▶ _DESCRIPTION OF THE TASK_
Reproduce the data below exactly. Skip the pictures.

▶ _GIVEN RECORDS_
# # # # #
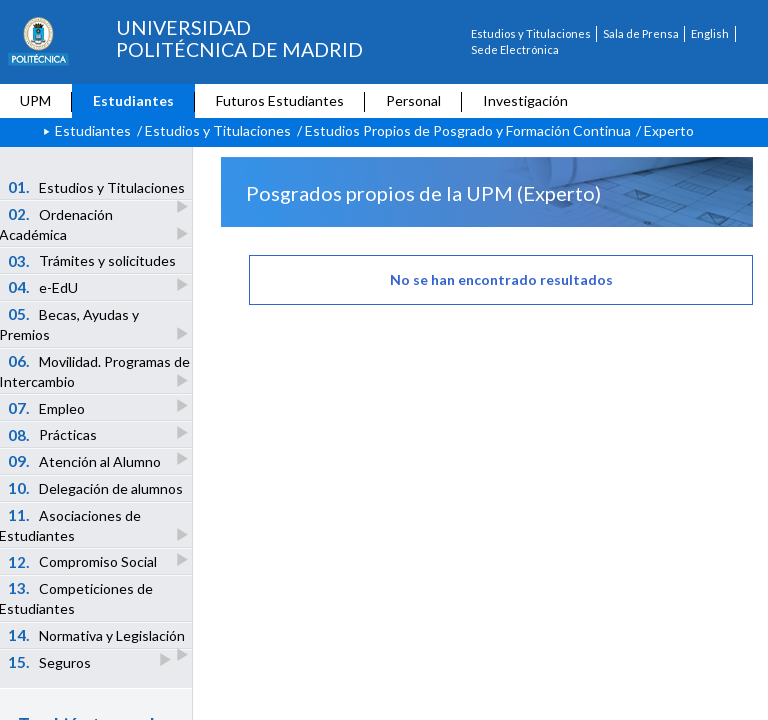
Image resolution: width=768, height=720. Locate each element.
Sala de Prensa (641, 33)
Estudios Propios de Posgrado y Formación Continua (468, 130)
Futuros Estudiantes (280, 100)
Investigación (525, 100)
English (710, 33)
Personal (413, 100)
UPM (35, 100)
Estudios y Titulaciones (531, 33)
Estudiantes (133, 100)
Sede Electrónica (515, 49)
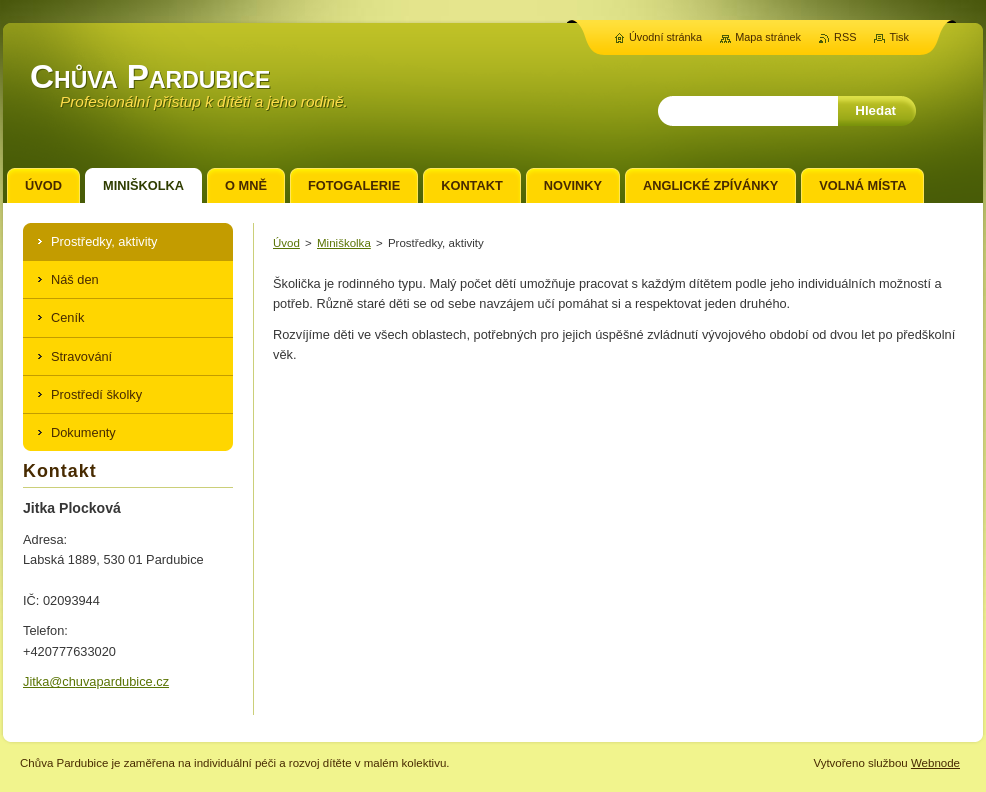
# # # # #
▶ _ANSWER TO THIS TASK_
Image resolution: width=768, height=720. Locate each element.
Sala de Prensa (641, 33)
Estudios Propios de Posgrado y Formación Continua (468, 130)
Futuros Estudiantes (280, 100)
Investigación (525, 100)
English (710, 33)
Personal (413, 100)
UPM (35, 100)
Estudios y Titulaciones (531, 33)
Estudiantes (133, 100)
Sede Electrónica (515, 49)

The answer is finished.